Harlequins are usually shown hunting large starfish in pairs, not alone. Can you imagine how hard it would be to flip over a five armed prey, alone?! every time you pull one or two legs off, they stick back on something before you can get the next one up. It simply would be near impossible for one shrimp alone to flip the starfish on its back.

You can cut up the starfish, but you'll need to research that in detail.


----------



## Cintax (Jun 16, 2011)

I read an article about a guy who is trying to breed Harlequins. He has several feeder star fish once a week, he simply cuts an arm off to feed the shrimp. I guess he has enough that he seldom ends up killing a starfish before it's limb grows back. It's sort of cruel but not much more so than raising feeder fish.

Good resource here.

http://www.chucksaddiction.com/harlequinshrimp.html

Will is correct, they are happier as a pair. You're feeder starfish is quite a bit larger than the shrimp which also might be a reason for his inability to stop and kill the starfish.


----------



## Will (Jul 24, 2008)

Cintax said:


> I guess he has enough that he seldom ends up killing a starfish before it's limb grows back. It's sort of cruel but not much more so than raising feeder fish.


In one sense it's akin to fragging live corals. You damage/kill it to benefit something. Especially similar to fragging corals to feed filefish or coral eaters.


----------



## wildexpressions (May 3, 2010)

Will Hayward said:


> The chocolate starfish is food for the harlequin.


Doh! ...lol.

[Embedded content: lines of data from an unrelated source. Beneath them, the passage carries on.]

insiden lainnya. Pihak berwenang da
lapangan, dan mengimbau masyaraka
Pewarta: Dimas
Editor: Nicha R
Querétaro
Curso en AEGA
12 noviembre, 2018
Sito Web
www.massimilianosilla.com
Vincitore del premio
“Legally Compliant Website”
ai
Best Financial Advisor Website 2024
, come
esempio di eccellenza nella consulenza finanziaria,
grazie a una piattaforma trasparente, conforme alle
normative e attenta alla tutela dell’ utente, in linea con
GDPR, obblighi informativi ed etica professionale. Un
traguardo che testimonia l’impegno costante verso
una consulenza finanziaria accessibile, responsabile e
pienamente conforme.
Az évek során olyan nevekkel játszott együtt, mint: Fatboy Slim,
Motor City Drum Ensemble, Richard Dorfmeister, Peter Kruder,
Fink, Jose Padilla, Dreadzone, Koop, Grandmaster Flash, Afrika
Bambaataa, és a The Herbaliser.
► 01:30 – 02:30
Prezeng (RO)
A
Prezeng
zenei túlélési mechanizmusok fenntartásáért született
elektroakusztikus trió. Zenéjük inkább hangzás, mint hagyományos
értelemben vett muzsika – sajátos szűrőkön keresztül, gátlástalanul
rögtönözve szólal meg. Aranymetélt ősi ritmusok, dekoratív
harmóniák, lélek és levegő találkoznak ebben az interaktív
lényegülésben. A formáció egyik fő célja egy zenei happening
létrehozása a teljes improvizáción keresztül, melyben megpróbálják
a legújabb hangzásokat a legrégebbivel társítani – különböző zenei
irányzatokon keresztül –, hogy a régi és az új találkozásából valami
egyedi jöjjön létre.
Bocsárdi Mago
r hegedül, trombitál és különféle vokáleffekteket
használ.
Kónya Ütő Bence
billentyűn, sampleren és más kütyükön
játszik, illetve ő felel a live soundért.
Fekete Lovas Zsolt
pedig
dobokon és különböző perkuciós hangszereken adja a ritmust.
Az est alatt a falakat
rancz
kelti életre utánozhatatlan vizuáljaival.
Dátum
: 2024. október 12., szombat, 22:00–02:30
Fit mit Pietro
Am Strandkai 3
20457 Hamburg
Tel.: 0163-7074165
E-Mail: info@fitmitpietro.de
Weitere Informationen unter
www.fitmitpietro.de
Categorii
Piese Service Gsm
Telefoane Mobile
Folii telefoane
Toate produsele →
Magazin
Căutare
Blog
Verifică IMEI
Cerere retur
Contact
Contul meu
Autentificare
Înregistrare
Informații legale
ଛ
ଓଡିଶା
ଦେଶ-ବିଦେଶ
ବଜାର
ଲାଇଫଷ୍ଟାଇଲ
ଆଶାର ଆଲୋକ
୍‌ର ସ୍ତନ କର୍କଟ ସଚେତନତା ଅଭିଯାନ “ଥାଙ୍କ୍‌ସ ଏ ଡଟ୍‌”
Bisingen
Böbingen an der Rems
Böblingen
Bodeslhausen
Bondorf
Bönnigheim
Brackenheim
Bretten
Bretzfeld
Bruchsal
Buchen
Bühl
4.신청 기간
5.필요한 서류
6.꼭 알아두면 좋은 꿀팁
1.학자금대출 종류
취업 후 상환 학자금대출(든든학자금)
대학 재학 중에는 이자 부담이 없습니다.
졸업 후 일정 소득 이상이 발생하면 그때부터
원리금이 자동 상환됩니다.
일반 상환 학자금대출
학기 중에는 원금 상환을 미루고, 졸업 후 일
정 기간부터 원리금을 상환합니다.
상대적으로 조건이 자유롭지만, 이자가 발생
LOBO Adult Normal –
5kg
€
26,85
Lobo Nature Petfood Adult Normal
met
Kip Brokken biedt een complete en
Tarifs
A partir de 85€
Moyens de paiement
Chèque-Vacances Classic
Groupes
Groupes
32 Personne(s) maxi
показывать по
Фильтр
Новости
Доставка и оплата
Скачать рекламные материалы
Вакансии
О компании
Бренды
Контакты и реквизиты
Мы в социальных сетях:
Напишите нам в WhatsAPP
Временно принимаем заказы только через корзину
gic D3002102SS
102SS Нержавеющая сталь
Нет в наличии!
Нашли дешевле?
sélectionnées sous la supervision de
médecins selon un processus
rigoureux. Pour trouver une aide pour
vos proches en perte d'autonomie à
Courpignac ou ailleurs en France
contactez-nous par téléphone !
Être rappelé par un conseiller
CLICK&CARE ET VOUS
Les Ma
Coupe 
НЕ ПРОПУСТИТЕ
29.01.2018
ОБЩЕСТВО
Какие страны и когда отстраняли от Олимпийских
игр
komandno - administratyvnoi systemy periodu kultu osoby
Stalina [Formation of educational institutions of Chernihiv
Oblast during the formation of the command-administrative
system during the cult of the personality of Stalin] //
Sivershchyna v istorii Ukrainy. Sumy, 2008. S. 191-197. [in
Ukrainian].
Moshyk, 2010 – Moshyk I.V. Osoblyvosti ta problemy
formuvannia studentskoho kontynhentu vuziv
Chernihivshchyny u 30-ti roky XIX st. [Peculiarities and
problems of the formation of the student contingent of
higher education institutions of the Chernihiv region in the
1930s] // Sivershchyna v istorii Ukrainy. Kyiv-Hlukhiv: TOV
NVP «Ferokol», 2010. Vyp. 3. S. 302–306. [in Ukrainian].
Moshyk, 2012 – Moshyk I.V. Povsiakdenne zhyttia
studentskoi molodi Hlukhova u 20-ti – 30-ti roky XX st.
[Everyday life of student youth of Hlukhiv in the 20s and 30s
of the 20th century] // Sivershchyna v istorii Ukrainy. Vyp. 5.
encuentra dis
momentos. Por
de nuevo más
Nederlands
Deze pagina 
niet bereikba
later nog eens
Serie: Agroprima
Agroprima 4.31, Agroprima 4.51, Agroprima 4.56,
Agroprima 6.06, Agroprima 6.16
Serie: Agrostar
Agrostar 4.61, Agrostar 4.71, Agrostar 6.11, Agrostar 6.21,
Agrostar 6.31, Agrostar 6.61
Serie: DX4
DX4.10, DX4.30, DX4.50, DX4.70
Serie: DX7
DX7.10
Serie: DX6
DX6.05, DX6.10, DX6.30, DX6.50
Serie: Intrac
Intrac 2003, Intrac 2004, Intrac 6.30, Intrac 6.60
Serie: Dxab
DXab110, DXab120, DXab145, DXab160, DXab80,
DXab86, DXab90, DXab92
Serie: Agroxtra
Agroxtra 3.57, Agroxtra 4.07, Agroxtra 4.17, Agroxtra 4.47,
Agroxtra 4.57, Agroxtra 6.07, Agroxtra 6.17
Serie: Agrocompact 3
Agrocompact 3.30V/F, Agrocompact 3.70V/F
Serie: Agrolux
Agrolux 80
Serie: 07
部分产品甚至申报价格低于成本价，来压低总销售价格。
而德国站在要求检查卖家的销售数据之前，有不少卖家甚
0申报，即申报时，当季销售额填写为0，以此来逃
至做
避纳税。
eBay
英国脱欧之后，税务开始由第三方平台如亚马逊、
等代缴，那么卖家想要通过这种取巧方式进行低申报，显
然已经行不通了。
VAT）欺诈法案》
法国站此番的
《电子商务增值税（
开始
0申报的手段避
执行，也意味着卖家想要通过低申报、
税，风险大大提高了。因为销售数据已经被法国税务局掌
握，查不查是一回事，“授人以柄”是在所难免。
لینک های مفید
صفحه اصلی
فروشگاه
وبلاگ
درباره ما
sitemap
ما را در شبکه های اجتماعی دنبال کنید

I completely missed the obvious there didn't I?


----------



## Hoyuen (Jun 23, 2011)

Thanks everyone for the comments!

Will, after reading about the "pair", I took the suggestion to heart, went out today and bought another one (my GF also wanted one). They seem to like each other very much. never few inch apart from each other since I put the other one in. They are now standing on top of the starfish (whom I flipped over because my shrimps are infants)

Anyone had experience with freezing the starfish and cutting it into bits for feeding? Evenually I would want to put corals into the tank and these chocolate are not reef safe. Also if one dies prematurely i will have to go buy another one to replace so that I doesn't foul the water. Freezing it and feeding it on occasion does seem like the most logical choice.

I don't mind the $5 every 2 weeks because it's pet food! Very entertaining pet food!


----------



## Will (Jul 24, 2008)

An article I mentioned said they won't eat or take interest in anything that isn't live.

Formosa stars are probably a better option, though a much smaller meal.


----------



## Chris S (Dec 19, 2007)

Just to add: I believe the shrimps actually paralyze the starfish prior to eating it, which should make flipping it much easier.


----------



## Hoyuen (Jun 23, 2011)

if i keep my starfish in a seperate bucket. and only cut off one leg at a time in order to feed it. Would the leg still be considered "alive"? (if the shrimp only eats live starfish)


----------



## Will (Jul 24, 2008)

You should look into starfish propagation. Just need sharp clean blades and some liquids to encourage healing. If you cut part of the 'brain' with the leg, it should survive.


----------